As Wikipedia reports:

Shouldn’t have happened then, either.

Point is, making fun of someone’s medical condition is in poor taste, and so is leaping up and slapping the perp.

As Milbrath suggests, we’ve got at least one somewhat larger crisis on our plates.

Will Smith has apologized, though a similar regret from Chris Rock circulating on social media is fraudulent.

I’m not surprised by that, either. BS is what the Internet does best.

 

While we’re on the topic of my allegedly gritty background, I’m dumbfounded that there is any debate over Clarence Thomas, Ginni Thomas and conflict of interest.

I don’t think Stuart Carlson (AMS) needed to draw the goofy face to make his point, because certainly the situation is glaringly clear, whether you think she’s “passionate” or “nuts.”

My gritty upbringing was that my dad was the assistant manager at the mines, so that, while we weren’t rich on a national scale, we had more than about 90 percent of my friends. I suspect that was why my parents emphasized the vulgarity of talking about money and the utter unacceptability of nepotism.

Perhaps that makes me more sensitive about people who don’t seem to get it, and to suspect that they certainly must at some level.

During Thomas’s confirmation hearings, I thought that he should have said, “I was going through a rough time in my personal life and I behaved like an ass. I should have apologized to Anita then; I certainly do now.”

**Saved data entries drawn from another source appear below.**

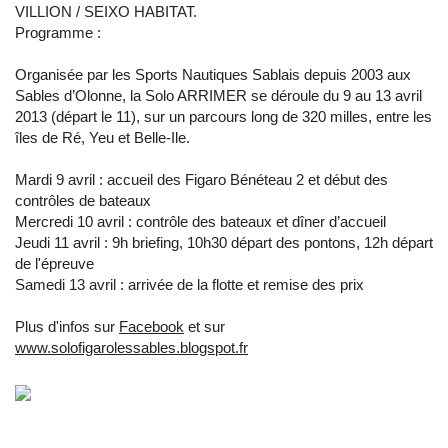
VILLION / SEIXO HABITAT.
Programme :
Organisée par les Sports Nautiques Sablais depuis 2003 aux
Sables d’Olonne, la Solo ARRIMER se déroule du 9 au 13 avril
2013 (départ le 11), sur un parcours long de 320 milles, entre les
îles de Ré, Yeu et Belle-Ile.
Mardi 9 avril : accueil des Figaro Bénéteau 2 et début des
contrôles de bateaux
Mercredi 10 avril : contrôle des bateaux et dîner d’accueil
Jeudi 11 avril : 9h briefing, 10h30 départ des pontons, 12h départ
de l'épreuve
Samedi 13 avril : arrivée de la flotte et remise des prix
Plus d'infos sur
Facebook
et sur
www.solofigarolessables.blogspot.fr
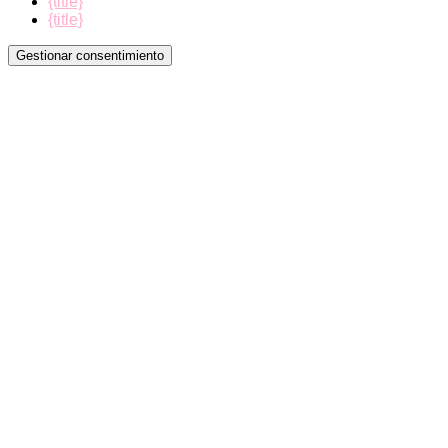
{title}
{title}
Gestionar consentimiento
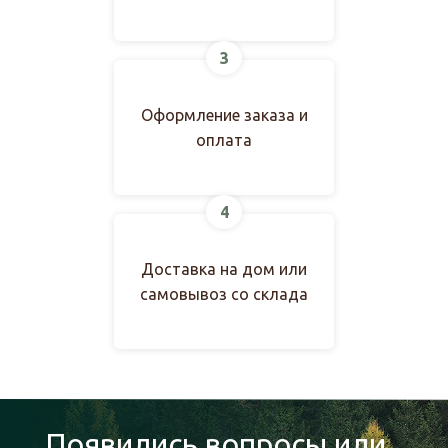
3
Оформление заказа и
оплата
4
Доставка на дом или
самовывоз со склада
Появились вопросы или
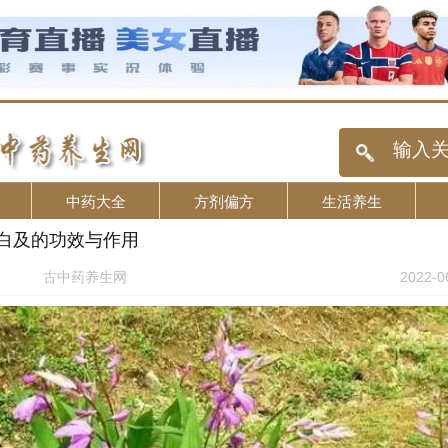
中药大全
方剂偏方
生活养生
_白及的功效与作用
古中药养生网
2022-0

The fact that he didn’t made me less concerned about what had happened between them than about his overall lack of character, which, as we see now, was not confined to one regrettable moment but is a sign of his overarching arrogance.

 

It reminds me of the opening of Butch Cassidy and the Sundance Kid, in which Butch begs the hapless gambler to invite them to stay so Sundance won’t kill him. “You don’t have to mean it or anything! Just ask us to stick around.”

Thomas couldn’t even pretend to be a decent man.

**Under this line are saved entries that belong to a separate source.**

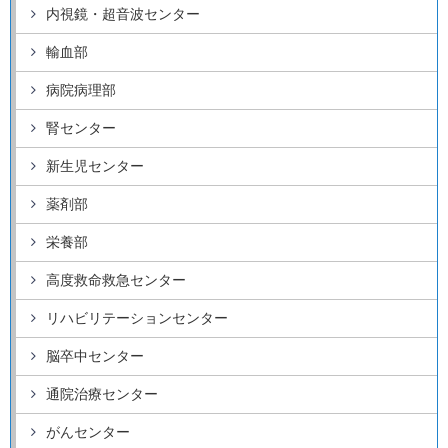
内視鏡・超音波センター
輸血部
病院病理部
腎センター
新生児センター
薬剤部
栄養部
高度救命救急センター
リハビリテーションセンター
脳卒中センター
通院治療センター
がんセンター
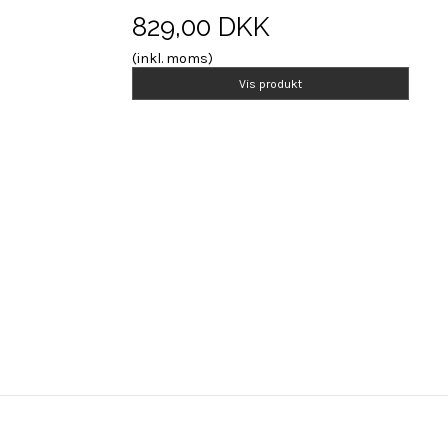
829,00 DKK
(inkl. moms)
Vis produkt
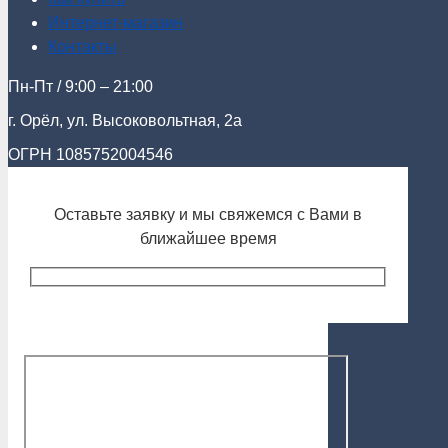
Интернет-магазин
Контакты
Пн-Пт / 9:00 – 21:00
г. Орёл, ул. Высоковольтная, 2а
ОГРН 1085752004546
Оставьте заявку и мы свяжемся с Вами в
ближайшее время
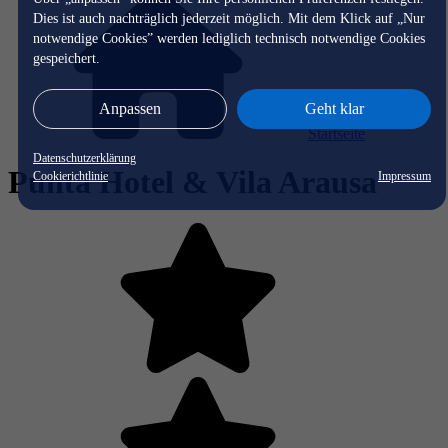
Dies ist auch nachträglich jederzeit möglich. Mit dem Klick auf „Nur
notwendige Cookies” werden lediglich technisch notwendige Cookies
gespeichert.
Anpassen
Geht klar
Startseite
Datenschutzerklärung
Punta Hotel & Vila Arausa
Cookierichtlinie
Impressum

But, then, he didn’t have to. He got confirmed anyway, and there are several corrupt stories lurking behind that partisan mockery of the system, the only one I probably should disclose is that, when my GF and her daughter both graduated from college that spring, I broke my ethical restraint on journalistic neutrality by making a donation to Emily’s List in their names.

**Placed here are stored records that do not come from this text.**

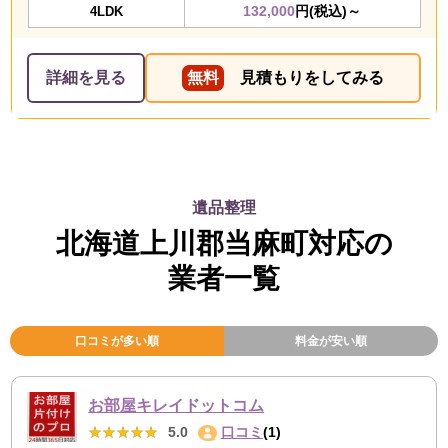
132,000
円(税込)～
4LDK
詳細を見る
無料
見積もりをしてみる
遺品整理
北海道上川郡当麻町対応の
業者一覧
口コミが多い順
料金が安い順
お部屋キレイドットコム
★★★★★
★★★★★
5.0
口コミ
(1)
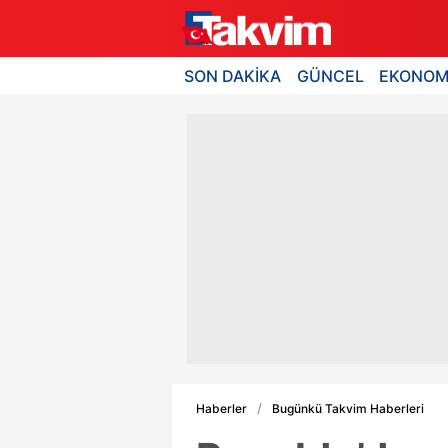
SON DAKİKA
GÜNCEL
EKONOM
Haberler
Bugünkü Takvim Haberleri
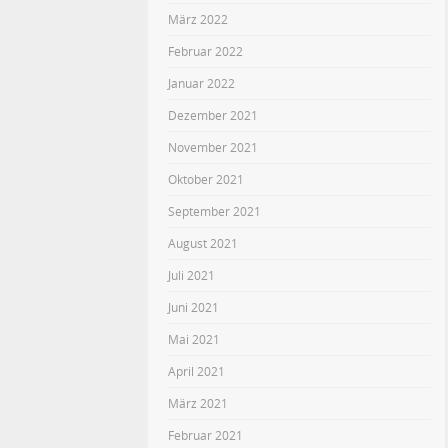
März 2022
Februar 2022
Januar 2022
Dezember 2021
November 2021
Oktober 2021
September 2021
August 2021
Juli 2021
Juni 2021
Mai 2021
April 2021
März 2021
Februar 2021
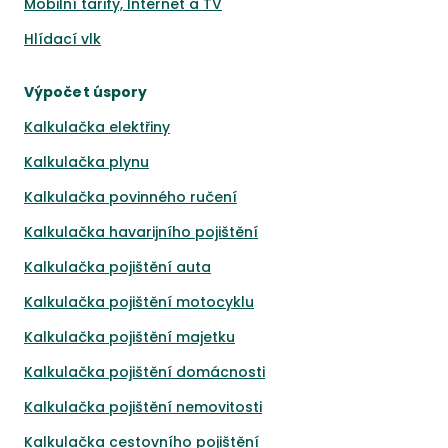
Mobilní tarify, Internet a TV
Hlídací vlk
Výpočet úspory
Kalkulačka elektřiny
Kalkulačka plynu
Kalkulačka povinného ručení
Kalkulačka havarijního pojištění
Kalkulačka pojištění auta
Kalkulačka pojištění motocyklu
Kalkulačka pojištění majetku
Kalkulačka pojištění domácnosti
Kalkulačka pojištění nemovitosti
Kalkulačka cestovního pojištění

There’s still hope for justice in this world, or, at least, there is until this fall’s midterms, when we find out who shows up at the polls.

Meanwhile, Amanda Carpenter has a piece at the Bulwark headlined “Is Ginni Thomas’s Story Believable? Let’s Apply Some Common-Sense Tests” and it’s both well-reasoned and entertaining.

As she notes, even if Ginni never mentioned what she thought about things or what she did all day while Clarence was off judiciacating, he could not possibly have missed the flood of major news stories about her political hijinx and the obvious conflict she put him in.

Including, as she cites, Jane Mayer’s stunning New Yorker story, in which Mayer pointed out a few examples of more ethically attuned SCOTUS couples: Justice Ginsburg’s husband resigned from his law firm to avoid conflicts, Justice Roberts’ wife resigned from her law firm and also from “a leadership role in Feminists for Life, an anti-abortion group.”

Meanwhile, Justice Breyer recuses himself from any case heard by his brother, a federal judge.

But I guess decency and ethics are anachronisms.

 

I did snicker at Ed Hall’s proposal of how this all works out, because, while I’m not much into insult humor, I do like dark comedy.

In this case, the insult is not aimed Clarence and Ginni but is coming from them, and, if nothing more happens, the darkness won’t be comic.

 

Consumer Tip

Dave Granlund points out Netflix’s plan to stop people from sharing their passwords, which costs the company an estimated $6 billion annually. I’m not always in favor of “preserving stockholder value,” but I think in their place, that’s a hole I’d want to plug.

I mention it now because CNN is rolling out its streaming service, CNN+, and early subscribers get a lifetime rate of $2.99 a month.

Not as cheap as theft of services, mind you, but it would give you standing to keep debating ethics.